Two reviews assessed the efficacy of manual and electronic acupuncture against conventional care as the control [19], or against sham acupuncture or no treatment as the control [20]. The primary outcome in both reviews was death or dependency/disability at the end of treatment/follow-up, and in both cases there was no significant difference between the acupuncture and control arms. Nevertheless, Zhang et al. [20] discovered a borderline significant trend favoring acupuncture, with slightly lower rates of mortality and dependency at the end of long-term follow-up (15-22 months). The secondary outcome in both reviews was an improvement in neurological deficit scores. Both studies found acupuncture to be associated with significantly greater improvements than the control treatment: SMD 1.17, 95% CI 0.30-2.04 [20] and WMD 3.49, 95% CI 2.00-4.99 [19].

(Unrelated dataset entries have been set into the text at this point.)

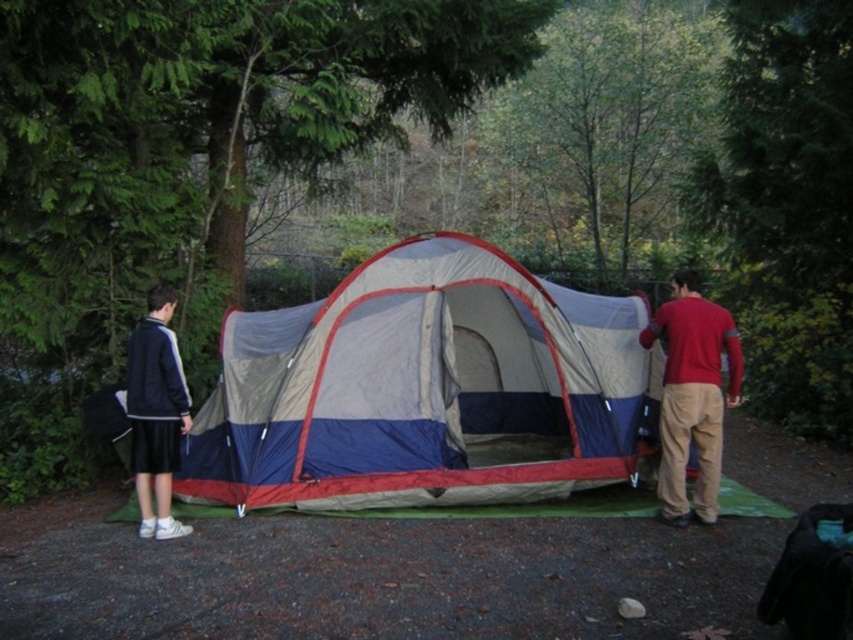 Question: Can you confirm if red cotton shirt at center is positioned to the right of dark blue jacket at left?

Choices:
 (A) yes
 (B) no

Answer: (A)

Question: From the image, what is the correct spatial relationship of red cotton shirt at center in relation to dark blue jacket at left?

Choices:
 (A) above
 (B) below

Answer: (A)

Question: Which object is the farthest from the blue tarpaulin tent at center?

Choices:
 (A) red cotton shirt at center
 (B) dark blue jacket at left

Answer: (A)

Question: Can you confirm if blue tarpaulin tent at center is bigger than dark blue jacket at left?

Choices:
 (A) yes
 (B) no

Answer: (A)

Question: Which is nearer to the red cotton shirt at center?

Choices:
 (A) blue tarpaulin tent at center
 (B) dark blue jacket at left

Answer: (A)

Question: Which of the following is the closest to the observer?

Choices:
 (A) (683, 481)
 (B) (403, 241)

Answer: (A) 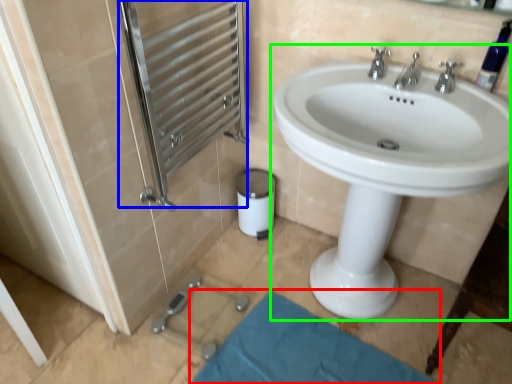 Question: Considering the real-world distances, which object is farthest from bath mat (highlighted by a red box)? screen door (highlighted by a blue box) or sink (highlighted by a green box)?

Choices:
 (A) screen door
 (B) sink

Answer: (A) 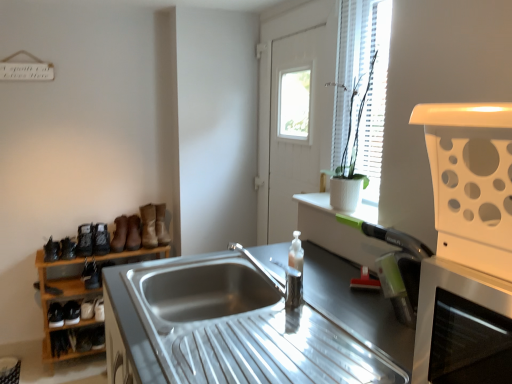 Question: Should I look upward or downward to see translucent plastic soap dispenser at center?

Choices:
 (A) down
 (B) up

Answer: (A)

Question: From the image's perspective, would you say translucent plastic soap dispenser at center is shown under leather boot at left, marked as the second boot in a right-to-left arrangement?

Choices:
 (A) yes
 (B) no

Answer: (A)

Question: Considering the relative positions of translucent plastic soap dispenser at center and leather boot at left, marked as the second boot in a right-to-left arrangement, in the image provided, is translucent plastic soap dispenser at center to the left of leather boot at left, marked as the second boot in a right-to-left arrangement, from the viewer's perspective?

Choices:
 (A) yes
 (B) no

Answer: (B)

Question: Is translucent plastic soap dispenser at center closer to camera compared to leather boot at left, marked as the 6th boot in a left-to-right arrangement?

Choices:
 (A) no
 (B) yes

Answer: (B)

Question: Is the depth of translucent plastic soap dispenser at center greater than that of leather boot at left, marked as the 6th boot in a left-to-right arrangement?

Choices:
 (A) no
 (B) yes

Answer: (A)

Question: Considering the relative sizes of translucent plastic soap dispenser at center and leather boot at left, marked as the second boot in a right-to-left arrangement, in the image provided, is translucent plastic soap dispenser at center bigger than leather boot at left, marked as the second boot in a right-to-left arrangement,?

Choices:
 (A) yes
 (B) no

Answer: (B)

Question: Does translucent plastic soap dispenser at center have a greater width compared to leather boot at left, marked as the second boot in a right-to-left arrangement?

Choices:
 (A) no
 (B) yes

Answer: (A)

Question: Could you tell me if leather boot at left, the first boot positioned from the left, is facing white plastic vent at right?

Choices:
 (A) yes
 (B) no

Answer: (B)

Question: Is leather boot at left, the first boot positioned from the left, at the left side of white plastic vent at right?

Choices:
 (A) no
 (B) yes

Answer: (B)

Question: Is leather boot at left, the first boot positioned from the left, taller than white plastic vent at right?

Choices:
 (A) no
 (B) yes

Answer: (A)

Question: Can you confirm if leather boot at left, the 7th boot when ordered from right to left, is wider than white plastic vent at right?

Choices:
 (A) yes
 (B) no

Answer: (B)

Question: Is leather boot at left, the 7th boot when ordered from right to left, positioned behind white plastic vent at right?

Choices:
 (A) yes
 (B) no

Answer: (A)

Question: Is leather boot at left, the first boot positioned from the left, closer to the viewer compared to white plastic vent at right?

Choices:
 (A) no
 (B) yes

Answer: (A)

Question: Is black leather shoe at lower left, which is the 4th shoe from top to bottom, wider than matte black shoe at left, the first shoe viewed from the top?

Choices:
 (A) yes
 (B) no

Answer: (A) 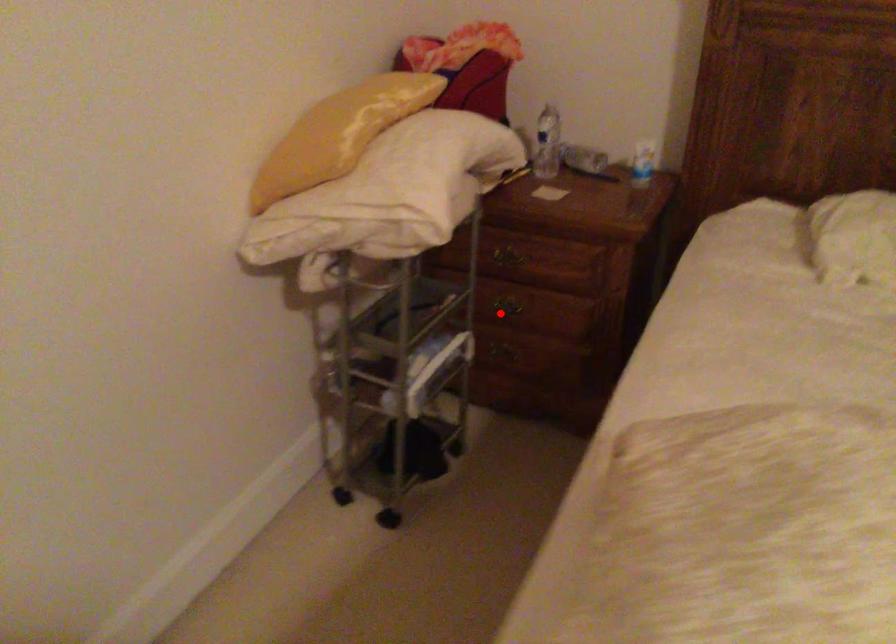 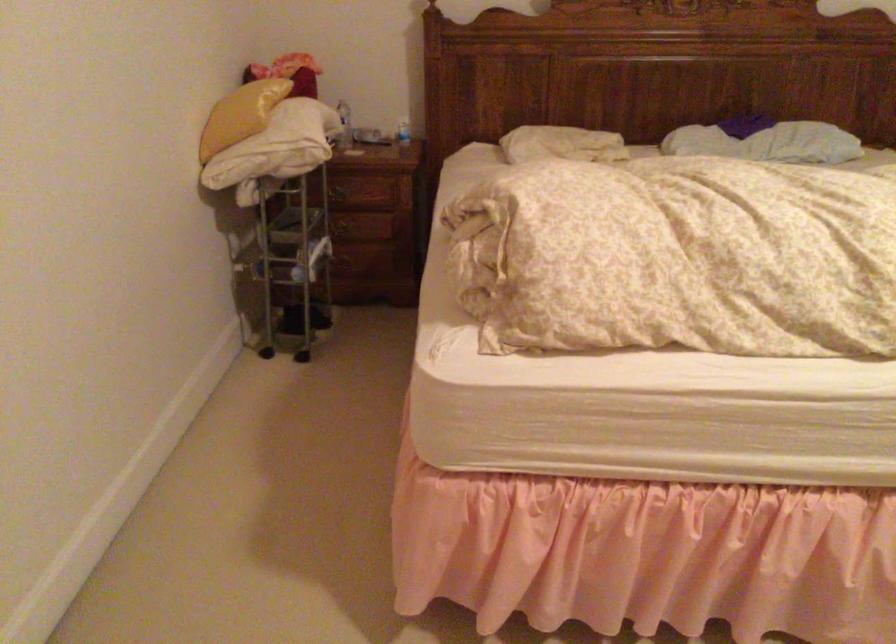 The point at the highlighted location is marked in the first image. Where is the corresponding point in the second image?

(342, 230)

In the third review, Wang et al. [18] meta-analyzed 8 RCTs and compared the efficacy of scalp acupuncture with conventional medication. Acupuncture was associated with significantly greater improvement in neurological deficit scores (WMD 3.89, 95% CI 2.43-5.36) as well as significantly higher rates of clinical efficacy (RR 1.23, 95% CI 1.11-1.37).

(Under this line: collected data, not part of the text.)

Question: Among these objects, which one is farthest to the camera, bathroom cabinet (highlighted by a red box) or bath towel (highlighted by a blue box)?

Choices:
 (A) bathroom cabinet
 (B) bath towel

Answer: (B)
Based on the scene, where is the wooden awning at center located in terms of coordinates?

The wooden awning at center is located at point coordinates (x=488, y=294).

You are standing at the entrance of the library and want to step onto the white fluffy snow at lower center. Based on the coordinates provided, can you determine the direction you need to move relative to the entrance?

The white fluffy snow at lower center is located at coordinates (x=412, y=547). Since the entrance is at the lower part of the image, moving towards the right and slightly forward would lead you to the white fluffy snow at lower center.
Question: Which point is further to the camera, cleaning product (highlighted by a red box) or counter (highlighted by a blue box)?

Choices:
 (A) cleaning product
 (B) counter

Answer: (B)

Acupuncture for Poststroke Rehabilitation

One Cochrane systematic review [24] and 5 non- Cochrane systematic reviews [21,22,23,25,26] assessed the efficacy of acupuncture for poststroke rehabilitation. All reviews focused on ischemic and hemorrhagic stroke, and the authors placed no restrictions on the disease stage. Five of these reviews assessed the efficacy of manual or electronic acupuncture against various control treatments including sham acupuncture, conventional rehabilitation, medication or Chinese herbs. Quantitative analyses were impossible because the included studies reported different outcomes, which spanned physical assessment, disability and motor assessments, and other validated stroke assessment scales. Nevertheless, three reviews tried to perform meta-analysis on subgroups to reduce the bias caused by heterogeneity [22,23,24]. The Cochrane review of Wu et al. [24] included subacute and chronic stroke patients and meta-analyzed changes in neurological deficit scores on the Chinese Stroke Recovery Scale. They found that acupuncture was associated with a much higher probability of a deficit reduction (OR 6.55, 95% CI 1.89-22.76, p = 0.04), but the heterogeneity was high (I2 = 68%). Kong et al. [23] meta-analyzed subgroups who received acupuncture or sham acupuncture, and found no significant difference in either functionality during activities of daily living (ADL) or in changes in neurological deficit scores. Wu et al. [22] transformed the diverse outcome measurements of 38 trials into binary variable outcomes and pooled the data. They found acupuncture to be associated with significantly better outcomes than sham or no acupuncture (OR 4.33, 95% CI 3.09-6.08), leading them to conclude that acupuncture is likely to be effective for improving poststroke rehabilitation.

Among the 6 reviews assessing the efficacy of acupuncture for poststroke rehabilitation, only the review by Lee et al. [21] assessed the efficacy of scalp acupuncture. Those authors found that scalp acupuncture, when used as an adjunct to conventional treatment, was associated with higher rates of clinical efficacy and higher ADL functionality. Those authors concluded that the evidence for acupuncture as a useful part of poststroke rehabilitation was weak but positive.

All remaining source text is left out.